Observamos que la gran semejanza entre las especies de la familia migílidos lleva a los informantes a denominar con la forma albur a sus cinco especies, esto es, se establece una homonimia próxima. En estos casos, según Alvar (1970:190): 'si la confusión se produce entre seres marinos pertenecientes a la misma familia, el riesgo lingüístico es nulo, puesto que se trata de animales sumamente parecidos, para los cuales el naturalista establece unos matices que el pueblo desatiende'. Aún siendo esta la tónica general, algunos de nuestros encuestados, en su afán de establecer diferencias entre las especies, no solo utilizan los términos sencillos, sino que usan unidades fraseológicas que determinan la distinción mediante la especificación. En estas unidades aluden a:
- Hábitat: albur de estero, albur de la mar, albur de río.

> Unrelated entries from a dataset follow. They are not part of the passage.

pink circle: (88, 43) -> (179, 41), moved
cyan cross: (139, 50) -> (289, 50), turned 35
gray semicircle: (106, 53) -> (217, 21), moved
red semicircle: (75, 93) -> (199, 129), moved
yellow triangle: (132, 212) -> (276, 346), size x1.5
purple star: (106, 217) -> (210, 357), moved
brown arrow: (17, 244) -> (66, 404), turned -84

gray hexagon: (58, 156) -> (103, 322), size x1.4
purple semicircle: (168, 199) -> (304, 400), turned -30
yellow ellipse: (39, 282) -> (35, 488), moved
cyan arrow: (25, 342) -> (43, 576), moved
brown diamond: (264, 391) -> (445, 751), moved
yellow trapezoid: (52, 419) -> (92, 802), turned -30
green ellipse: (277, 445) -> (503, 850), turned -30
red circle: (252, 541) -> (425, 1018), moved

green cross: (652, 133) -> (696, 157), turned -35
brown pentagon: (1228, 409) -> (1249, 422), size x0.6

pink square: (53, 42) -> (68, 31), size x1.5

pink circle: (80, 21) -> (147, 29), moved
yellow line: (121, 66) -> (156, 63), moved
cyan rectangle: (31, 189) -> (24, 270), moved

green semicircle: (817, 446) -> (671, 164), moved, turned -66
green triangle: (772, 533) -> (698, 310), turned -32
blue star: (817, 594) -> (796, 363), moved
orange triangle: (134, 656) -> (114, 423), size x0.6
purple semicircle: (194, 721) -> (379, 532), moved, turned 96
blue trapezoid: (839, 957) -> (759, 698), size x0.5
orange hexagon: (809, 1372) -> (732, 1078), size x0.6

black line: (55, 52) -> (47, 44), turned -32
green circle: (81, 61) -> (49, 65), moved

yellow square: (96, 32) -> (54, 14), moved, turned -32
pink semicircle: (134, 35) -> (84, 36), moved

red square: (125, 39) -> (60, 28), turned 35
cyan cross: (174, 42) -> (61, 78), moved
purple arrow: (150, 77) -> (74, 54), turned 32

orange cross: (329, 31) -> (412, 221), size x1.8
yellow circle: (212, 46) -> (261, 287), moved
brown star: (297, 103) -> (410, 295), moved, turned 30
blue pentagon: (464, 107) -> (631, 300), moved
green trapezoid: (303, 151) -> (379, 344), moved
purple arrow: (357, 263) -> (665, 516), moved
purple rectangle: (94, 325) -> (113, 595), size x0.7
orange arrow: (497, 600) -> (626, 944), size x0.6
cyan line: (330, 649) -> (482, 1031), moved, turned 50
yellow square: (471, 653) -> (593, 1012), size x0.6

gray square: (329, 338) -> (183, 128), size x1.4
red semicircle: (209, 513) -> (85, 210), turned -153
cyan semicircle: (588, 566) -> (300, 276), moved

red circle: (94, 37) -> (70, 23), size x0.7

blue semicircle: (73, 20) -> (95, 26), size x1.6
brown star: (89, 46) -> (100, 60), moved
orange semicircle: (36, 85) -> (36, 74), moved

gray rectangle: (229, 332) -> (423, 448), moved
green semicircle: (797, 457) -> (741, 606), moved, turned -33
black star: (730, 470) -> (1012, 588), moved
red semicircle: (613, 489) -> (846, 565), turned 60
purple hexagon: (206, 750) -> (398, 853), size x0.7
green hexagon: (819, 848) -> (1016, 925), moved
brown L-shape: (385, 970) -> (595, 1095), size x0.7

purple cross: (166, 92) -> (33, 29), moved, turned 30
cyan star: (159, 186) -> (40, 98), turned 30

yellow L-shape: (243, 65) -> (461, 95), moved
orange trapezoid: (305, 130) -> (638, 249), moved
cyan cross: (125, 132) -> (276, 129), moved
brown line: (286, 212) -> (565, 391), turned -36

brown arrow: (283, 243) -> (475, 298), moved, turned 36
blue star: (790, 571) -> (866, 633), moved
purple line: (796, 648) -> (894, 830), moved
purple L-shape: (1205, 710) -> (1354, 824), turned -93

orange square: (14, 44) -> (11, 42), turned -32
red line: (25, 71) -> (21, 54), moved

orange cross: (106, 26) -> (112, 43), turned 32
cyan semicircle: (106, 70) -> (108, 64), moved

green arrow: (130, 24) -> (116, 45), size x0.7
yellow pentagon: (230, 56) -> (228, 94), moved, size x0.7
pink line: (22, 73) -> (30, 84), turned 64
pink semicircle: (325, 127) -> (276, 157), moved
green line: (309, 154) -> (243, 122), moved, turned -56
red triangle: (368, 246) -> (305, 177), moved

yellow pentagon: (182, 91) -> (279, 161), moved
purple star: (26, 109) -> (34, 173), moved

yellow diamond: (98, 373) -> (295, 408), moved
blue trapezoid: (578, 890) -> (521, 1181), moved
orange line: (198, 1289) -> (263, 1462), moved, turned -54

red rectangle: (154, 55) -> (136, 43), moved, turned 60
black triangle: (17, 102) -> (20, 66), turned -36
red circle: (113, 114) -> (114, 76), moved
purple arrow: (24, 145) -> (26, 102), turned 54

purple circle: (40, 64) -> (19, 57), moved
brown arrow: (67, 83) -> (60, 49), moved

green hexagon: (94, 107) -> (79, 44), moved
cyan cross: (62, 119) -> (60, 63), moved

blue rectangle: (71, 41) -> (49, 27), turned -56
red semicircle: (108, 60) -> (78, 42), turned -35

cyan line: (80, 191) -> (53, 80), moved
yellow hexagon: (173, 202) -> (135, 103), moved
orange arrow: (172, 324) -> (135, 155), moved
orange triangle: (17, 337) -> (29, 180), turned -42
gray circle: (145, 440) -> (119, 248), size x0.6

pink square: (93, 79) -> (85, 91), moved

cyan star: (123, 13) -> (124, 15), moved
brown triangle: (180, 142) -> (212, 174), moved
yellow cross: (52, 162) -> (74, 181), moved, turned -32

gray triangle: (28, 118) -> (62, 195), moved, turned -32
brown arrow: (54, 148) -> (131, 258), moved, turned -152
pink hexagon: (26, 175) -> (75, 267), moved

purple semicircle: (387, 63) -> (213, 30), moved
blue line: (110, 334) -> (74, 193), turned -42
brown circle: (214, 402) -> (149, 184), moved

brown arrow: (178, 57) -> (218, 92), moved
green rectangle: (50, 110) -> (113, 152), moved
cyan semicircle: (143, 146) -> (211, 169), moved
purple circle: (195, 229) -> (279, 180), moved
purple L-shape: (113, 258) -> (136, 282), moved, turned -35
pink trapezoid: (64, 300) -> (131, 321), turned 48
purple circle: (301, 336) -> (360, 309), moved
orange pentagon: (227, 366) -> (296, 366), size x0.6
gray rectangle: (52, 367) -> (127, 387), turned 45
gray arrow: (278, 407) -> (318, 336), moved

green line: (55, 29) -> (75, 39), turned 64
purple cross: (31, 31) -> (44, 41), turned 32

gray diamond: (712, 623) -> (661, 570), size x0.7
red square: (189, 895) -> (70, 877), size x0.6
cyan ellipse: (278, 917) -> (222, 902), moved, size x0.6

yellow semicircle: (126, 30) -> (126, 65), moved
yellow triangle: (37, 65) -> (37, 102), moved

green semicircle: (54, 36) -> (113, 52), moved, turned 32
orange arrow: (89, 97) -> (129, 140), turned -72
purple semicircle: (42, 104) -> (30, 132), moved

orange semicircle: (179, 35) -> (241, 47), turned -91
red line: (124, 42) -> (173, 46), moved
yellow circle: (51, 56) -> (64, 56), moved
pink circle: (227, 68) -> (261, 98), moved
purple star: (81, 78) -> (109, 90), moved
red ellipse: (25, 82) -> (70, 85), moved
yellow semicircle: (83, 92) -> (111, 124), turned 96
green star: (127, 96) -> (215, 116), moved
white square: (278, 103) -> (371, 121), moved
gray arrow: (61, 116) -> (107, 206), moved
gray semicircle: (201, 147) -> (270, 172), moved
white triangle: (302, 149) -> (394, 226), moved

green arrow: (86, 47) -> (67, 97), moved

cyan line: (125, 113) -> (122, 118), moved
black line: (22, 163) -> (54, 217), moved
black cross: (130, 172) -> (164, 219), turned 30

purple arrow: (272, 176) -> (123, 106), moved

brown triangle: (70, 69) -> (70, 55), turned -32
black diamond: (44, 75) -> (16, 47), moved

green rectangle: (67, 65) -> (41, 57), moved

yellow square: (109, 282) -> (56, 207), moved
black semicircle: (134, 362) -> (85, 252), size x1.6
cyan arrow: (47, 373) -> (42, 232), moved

- Hábitos alimentarios: albur mojonero.
- Época del año en la que se acercan a la costa a desovar: albur sanmigueleño (San Miguel, 29 de septiembre).
En las localidades gaditanas de San Fernando, Puerto Real y Chiclana, en el ámbito de los esteros de las salinas, son características las formas derivadas alburillo y alburejo para referirse a Liza ramada y Liza aurata, respectivamente.